Matthew 7:1–12 forms a unified section in the Sermon on the Mount. Some Bible translations divide these verses into two or three pericopes, but Jesus was addressing a unified thought: how to avoid a religious superiority complex.
A religious superiority complex is manifested, in this section, by judging others in a wrong way. That might sound strange: Aren’t we told not to judge at all (v. 1)? Actually, this text tells us how to avoid wrongjudgement and embrace right judgement as we pursue surpassing righteousness. Jesus says four things about right judgement.
First, we must judge sincerely (vv. 1–5). “Judge not” (v. 1) refers to a particular type of judging: hypocritical judging. To “judge” means to discriminate between two options: here, between right and wrong. We should be prepared to discriminate between right and wrong in others’ lives—so long as we first do so in our own. When we have discerned and repented of our own wrong, we are in a position to help others. If we try to help others without first judging ourselves, it will prove more harmful than helpful.
Second, we must judge discerningly (v. 6). Even though your goal at all times is to remove the speck from your brother’s eye, you must be discerning in the way that you go about it. You must carefully evaluate both your own ability to help your brother (vv. 1–5) and your brother’s ability to hear you (v. 6). You may be in a good place to judge, but is your brother in a good place to be judged?
It would be unthinkable to give holy meat, reserved for priestly families, to rabid dogs. Similarly, a famished hog, scavenging for food, would hardly appreciate the offer of costly pearls. It is a waste of time and resources, and a personal risk, to give to dogs and hogs that which they do not appreciate. Similarly, before you come alongside a brother to help him discern right and wrong in his life, you need to discern whether or not he is ready to receive your wisdom.
Third, we must judge prayerfully (vv. 7–11). As you prepare your own heart to help others discern right and wrong, and as you carefully evaluate whether your brother is ready to receive correction, you must bathe the entire exercise in prayer.

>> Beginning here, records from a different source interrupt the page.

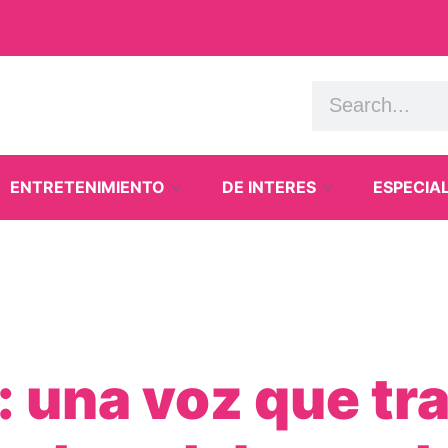
ENTRETENIMIENTO
DE INTERES
ESPECIA
 una voz que tr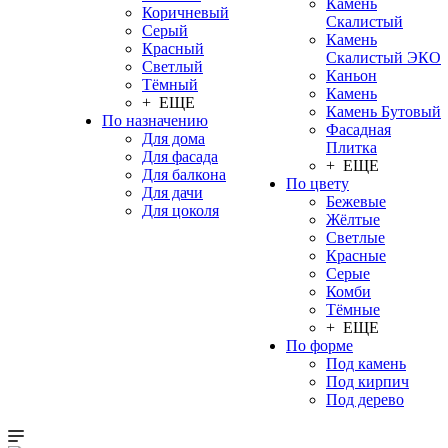
Камень
Коричневый
Скалистый
Серый
Камень
Красный
Скалистый ЭКО
Светлый
Каньон
Тёмный
Камень
+ ЕЩЕ
Камень Бутовый
По назначению
Фасадная
Для дома
Плитка
Для фасада
+ ЕЩЕ
Для балкона
По цвету
Для дачи
Бежевые
Для цоколя
Жёлтые
Светлые
Красные
Серые
Комби
Тёмные
+ ЕЩЕ
По форме
Под камень
Под кирпич
Под дерево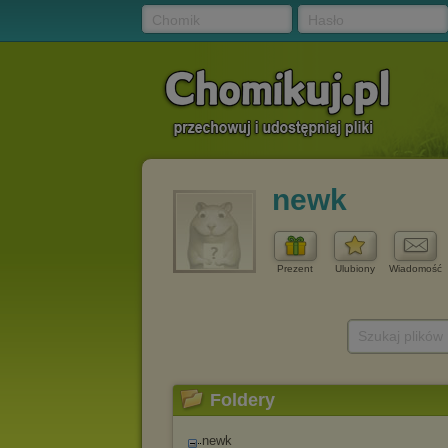
Chomik
Hasło
newk
Prezent
Ulubiony
Wiadomość
Szukaj plików
Foldery
newk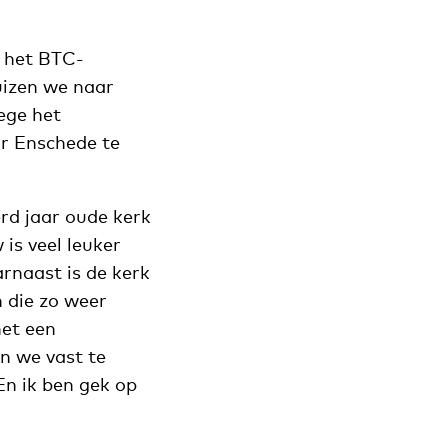
n het BTC-
uizen we naar
ege het
r Enschede te
rd jaar oude kerk
is veel leuker
rnaast is de kerk
n die zo weer
et een
n we vast te
 En ik ben gek op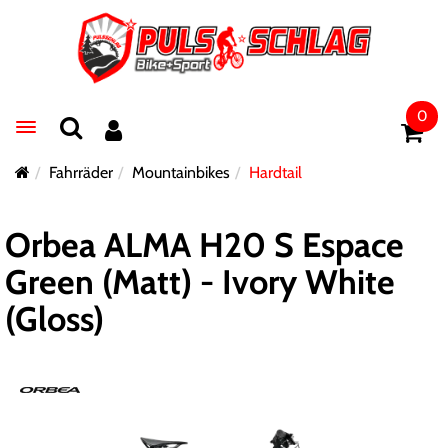
0
Toggle navigation
Fahrräder
Mountainbikes
Hardtail
Orbea ALMA H20 S Espace
Green (Matt) - Ivory White
(Gloss)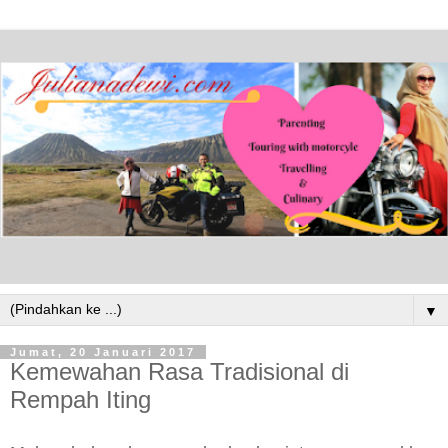
▼
Jumat, 20 Januari 2017
Kemewahan Rasa Tradisional di
Rempah Iting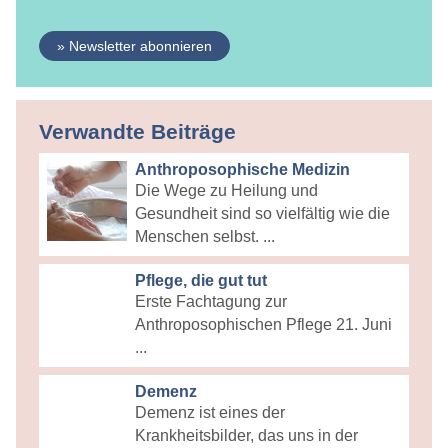
» Newsletter abonnieren
Verwandte Beiträge
Anthroposophische Medizin
Die Wege zu Heilung und
Gesundheit sind so vielfältig wie die
Menschen selbst. ...
Pflege, die gut tut
Erste Fachtagung zur
Anthroposophischen Pflege 21. Juni
...
Demenz
Demenz ist eines der
Krankheitsbilder, das uns in der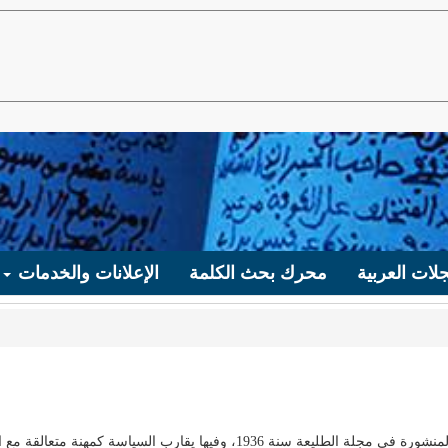
لات العربية
محرك بحث الكلمة
الإعلانات والخدمات
يعود باب علامات لمقالة المفكر التقدمي السوري كامل عياد المنشورة في مجلة الطليعة سنة 1936، وفيها يقارب السياسة كمهن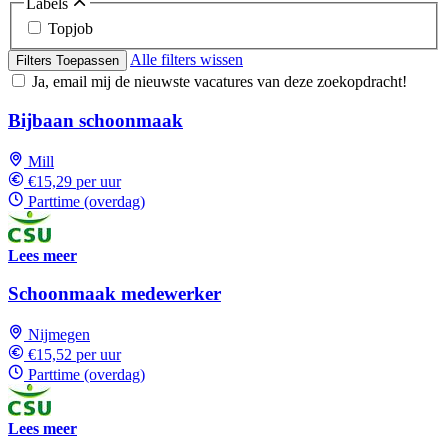
Labels
Topjob
Alle filters wissen
Filters Toepassen
Ja, email mij de nieuwste vacatures van deze zoekopdracht!
Bijbaan schoonmaak
Mill
€15,29 per uur
Parttime (overdag)
Lees meer
Schoonmaak medewerker
Nijmegen
€15,52 per uur
Parttime (overdag)
Lees meer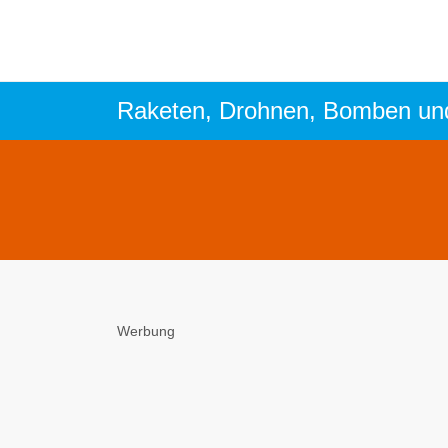
Raketen, Drohnen, Bomben un
Werbung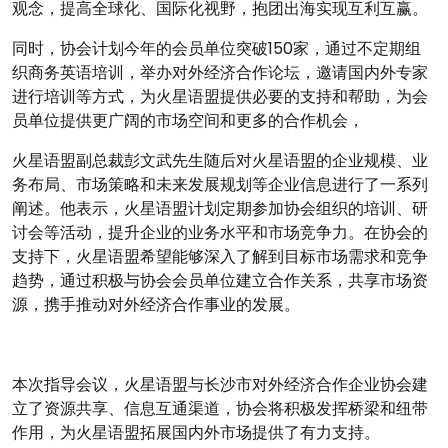
观念，提高全球化、国际化视野，抱团出海实现互利互赢。
同时，协会计划今年的会员单位突破150家，通过不定期组
织商务英语培训，举办对外经济合作论坛，邀请国内外专家
进行培训等方式，为火星语盟提供必要的支持和帮助，为会
员单位提供更广阔的市场空间和更多的合作机会，
火星语盟副总裁彭文武先生随后对火星语盟的企业规模、业
务布局、市场策略和未来发展规划等企业信息进行了一系列
阐述。他表示，火星语盟计划定期参加协会组织的培训、研
讨会等活动，提升企业的业务水平和市场竞争力。在协会的
支持下，火星语盟希望能够深入了解到目标市场需求和竞争
趋势，通过积极与协会会员单位建立合作关系，共享市场资
源，携手推动对外经济合作事业的发展。
本次指导会议，火星语盟与长沙市对外经济合作企业协会建
立了资源共享、信息互通渠道，协会将积极发挥桥梁和纽带
作用，为火星语盟拓展国内外市场提供了有力支持。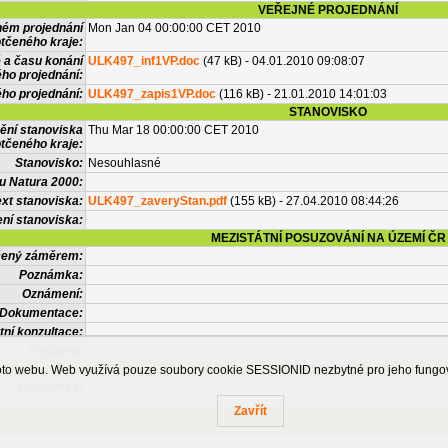
VEŘEJNÉ PROJEDNÁNÍ
ném projednání
Mon Jan 04 00:00:00 CET 2010
tčeného kraje:
 a času konání
ULK497_inf1VP.doc
(47 kB) - 04.01.2010 09:08:07
ého projednání:
ého projednání:
ULK497_zapis1VP.doc
(116 kB) - 21.01.2010 14:01:03
STANOVISKO
ění stanoviska
Thu Mar 18 00:00:00 CET 2010
tčeného kraje:
Stanovisko:
Nesouhlasné
u Natura 2000:
xt stanoviska:
ULK497_zaveryStan.pdf
(155 kB) - 27.04.2010 08:44:26
ní stanoviska:
MEZISTÁTNÍ POSUZOVÁNÍ NA ÚZEMÍ ČR
tčený záměrem:
Poznámka:
Oznámení:
Dokumentace:
tní konzultace:
Posudek:
OSTATNÍ INFORMACE
ohoto webu. Web využívá pouze soubory cookie SESSIONID nezbytné pro jeho fung
Poznámka:
Zavřít
Česká informační agentura životního prostředí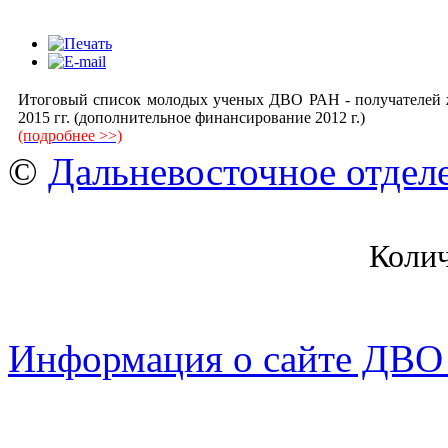
Итоговый список молодых ученых ДВО РАН - получателей
2015 гг. (дополнительное финансирование 2012 г.)
(подробнее >>)
©
Дальневосточное отдел
Коли
Информация о сайте ДВО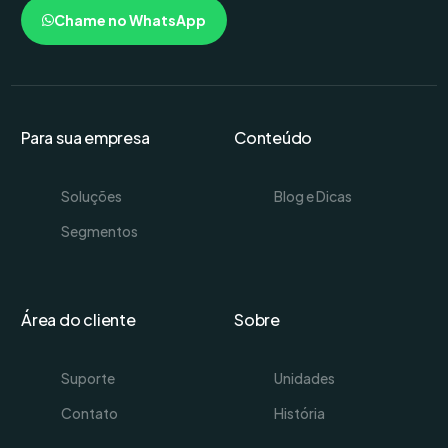
Chame no WhatsApp
Para sua empresa
Conteúdo
Soluções
Blog e Dicas
Segmentos
Área do cliente
Sobre
Suporte
Unidades
Contato
História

Left to ourselves, we are tempted to judge hypocritically and undiscerningly. We are prone to make judgements based on first impressions without considering things as carefully as we ought. The remedy to this temptation is prayer. Since God liberally gives wisdom to those who ask for it (James 1:5), we can pray confidently for the ability to discern wisely in our judgement.
Fourth, we must judge relationally (v. 12). “So” ties v. 12 to what has come before. Jesus’ point is this: When it comes to judging others, thereby helping them to discern right and wrong in their lives, we must judge in the way in which we wish to be judged. If you want others to help you discern right from wrong (and, if you are a Christian, you do want that!), you must help others to do so. But since you want others to judge you sincerely, discerningly, and prayerfully, you must exercise your own judgement in the same way. All of this assumes that you will be in relationship with those you seek to help.

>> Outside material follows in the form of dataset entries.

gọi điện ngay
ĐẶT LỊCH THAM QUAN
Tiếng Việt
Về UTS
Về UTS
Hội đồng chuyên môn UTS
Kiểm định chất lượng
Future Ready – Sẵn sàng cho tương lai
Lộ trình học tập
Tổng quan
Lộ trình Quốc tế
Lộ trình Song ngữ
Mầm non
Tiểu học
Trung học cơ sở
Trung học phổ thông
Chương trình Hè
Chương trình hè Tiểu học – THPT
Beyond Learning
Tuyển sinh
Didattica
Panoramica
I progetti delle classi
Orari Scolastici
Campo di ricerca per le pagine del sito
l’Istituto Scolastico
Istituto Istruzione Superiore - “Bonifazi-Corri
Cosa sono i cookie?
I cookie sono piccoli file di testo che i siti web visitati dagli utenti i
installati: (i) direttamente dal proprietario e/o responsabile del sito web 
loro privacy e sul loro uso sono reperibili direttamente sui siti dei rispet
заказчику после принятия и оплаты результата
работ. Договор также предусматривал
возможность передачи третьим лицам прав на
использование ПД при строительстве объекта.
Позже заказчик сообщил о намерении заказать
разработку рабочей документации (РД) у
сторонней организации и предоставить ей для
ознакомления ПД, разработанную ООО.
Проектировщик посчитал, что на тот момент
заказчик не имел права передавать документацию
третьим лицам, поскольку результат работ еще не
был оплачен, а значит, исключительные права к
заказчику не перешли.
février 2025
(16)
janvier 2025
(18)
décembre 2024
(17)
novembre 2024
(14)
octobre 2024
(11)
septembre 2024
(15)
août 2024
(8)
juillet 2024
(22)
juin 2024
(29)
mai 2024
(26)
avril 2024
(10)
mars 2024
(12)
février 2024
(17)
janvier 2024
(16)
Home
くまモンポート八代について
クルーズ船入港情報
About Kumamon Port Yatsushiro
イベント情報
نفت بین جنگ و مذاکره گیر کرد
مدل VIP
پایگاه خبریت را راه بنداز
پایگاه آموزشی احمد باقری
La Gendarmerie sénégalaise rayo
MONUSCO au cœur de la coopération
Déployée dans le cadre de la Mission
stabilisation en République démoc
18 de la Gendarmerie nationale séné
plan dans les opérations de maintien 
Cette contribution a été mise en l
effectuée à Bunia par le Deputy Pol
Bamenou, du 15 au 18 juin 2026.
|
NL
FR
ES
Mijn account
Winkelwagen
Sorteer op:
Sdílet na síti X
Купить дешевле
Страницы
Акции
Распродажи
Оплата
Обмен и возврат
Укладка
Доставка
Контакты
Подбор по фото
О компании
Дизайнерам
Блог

Sometimes, God directly and personally convicts us of sin; more often, he uses fellow Christians and fellow church members to point out sin and help us pursue sanctification. Unwillingness to receive correction stunts our own spiritual growth. We should always be willing to receive correction if we will progress in our sanctification. But if we want to be aided in our sanctification by others, we must be willing to aid others in theirs.

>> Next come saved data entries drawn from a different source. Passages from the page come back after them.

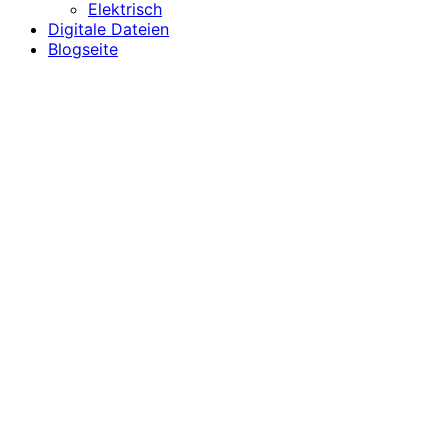
Elektrisch
Digitale Dateien
Blogseite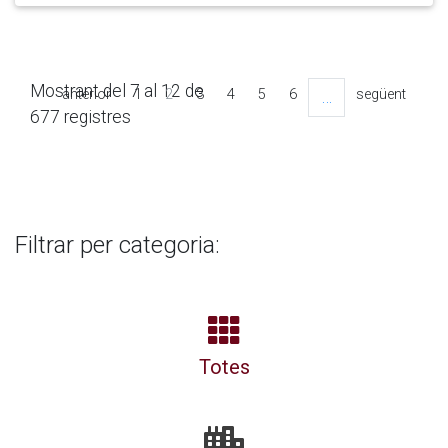
Mostrant del 7 al 12 de
anterior
1
2
3
4
5
6
següent
…
677 registres
Filtrar per categoria:
Totes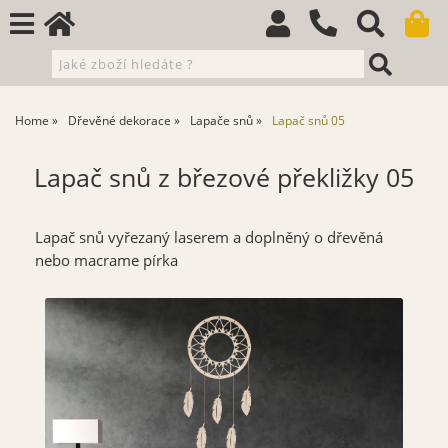
Home
Dřevěné dekorace
Lapače snů
Lapač snů 05
Lapač snů z březové překližky 05
Lapač snů vyřezaný laserem a doplněný o dřevěná
nebo macrame pírka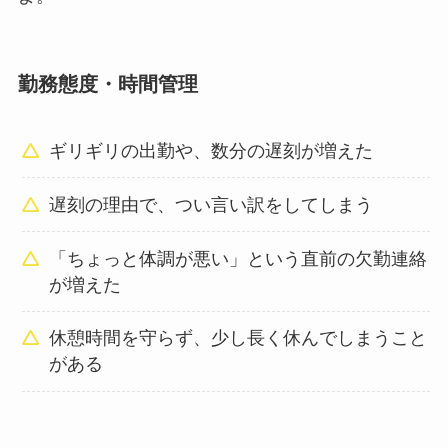
勤務態度・時間管理
ギリギリの出勤や、数分の遅刻が増えた
遅刻の理由で、つい言い訳をしてしまう
「ちょっと体調が悪い」という直前の欠勤連絡
が増えた
休憩時間を守らず、少し長く休んでしまうこと
がある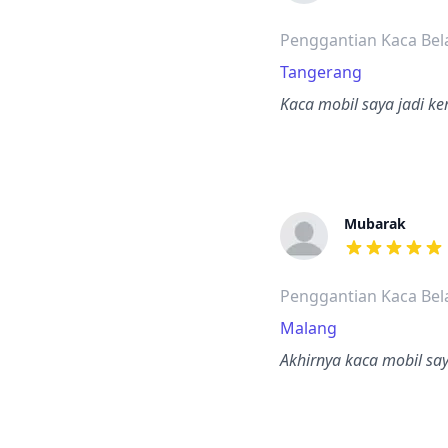
dari ulasan a
Penggantian Kaca Bel
Tangerang
Kaca mobil saya jadi ke
Mubarak
dari ulasan a
Penggantian Kaca Bel
Malang
Akhirnya kaca mobil say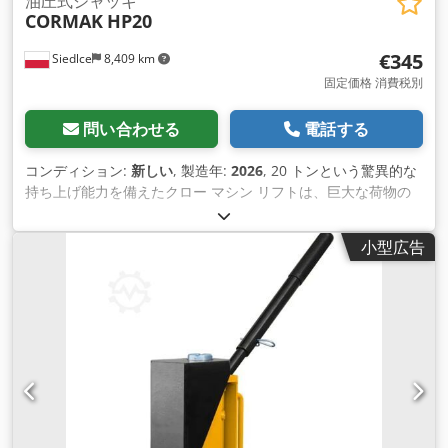
油圧式ジャッキ
CORMAK
HP20
€345
Siedlce
8,409 km
固定価格 消費税別
問い合わせる
電話する
コンディション:
新しい
, 製造年:
2026
, 20 トンという驚異的な
持ち上げ能力を備えたクロー マシン リフトは、巨大な荷物の
取り扱いを必要とする業界に最適なツールです。堅牢な構造と
革新的なエンジニアリング ソリューションを備えたこのクロー
小型広告
リフトは、あらゆる用途で効率、安全性、信頼性を保証しま
す。 クローリフターの主な特徴は、さまざまな物体を確実かつ
正確に掴むことができるクローリフティング機構です。これに
より、大型で不規則な 荷物の取り扱いがはるかに効率的にな
り、オペレーターは持ち上げプロセスを完全に制御できるよう
になります。 20 トンの持ち上げ能力を持つリフトは、強力な
だけでなく、フェイルセーフ機能も備えているため、重い荷物
を安全に持ち上げて高い場所まで輸 送できます。 クローリフ
トの設計は、操作中に最大限の安定性を確保するために慎重に
設計されています。頑丈なフレームと耐久性のある素材によ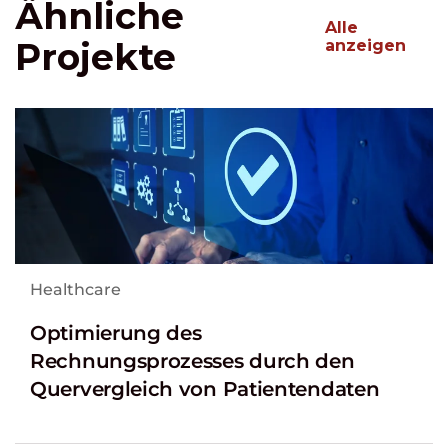
Ähnliche
Alle
Projekte
anzeigen
Healthcare
Optimierung des
Rechnungsprozesses durch den
Quervergleich von Patientendaten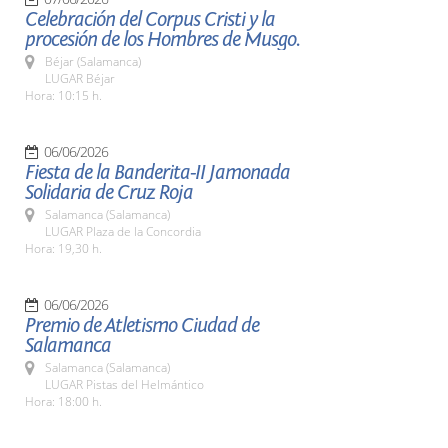
Celebración del Corpus Cristi y la
procesión de los Hombres de Musgo.
Béjar (Salamanca)
LUGAR Béjar
Hora: 10:15 h.
06/06/2026
Fiesta de la Banderita-II Jamonada
Solidaria de Cruz Roja
Salamanca (Salamanca)
LUGAR Plaza de la Concordia
Hora: 19,30 h.
06/06/2026
Premio de Atletismo Ciudad de
Salamanca
Salamanca (Salamanca)
LUGAR Pistas del Helmántico
Hora: 18:00 h.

If you want to pursue God-honour judging, thereby helping your brothers and sisters in their sanctification, briefly consider three practical suggestions. First, pray for God to help you see. You need God’s grace to identify your own plank before you can help others remove their speck. Second, model the practice of confession. Be quick to admit when you have done wrong—to God and to those you have wronged. Third, consistently exercise the discipline of self-examination, asking yourself, before God, where your own faults and weaknesses lie.
As you reflect on Jesus’ exhortation to judge one another, examine your own willingness to receive correction and then commit, for the glory of God and the good of his church, to help others in their pursuit of Christlikeness.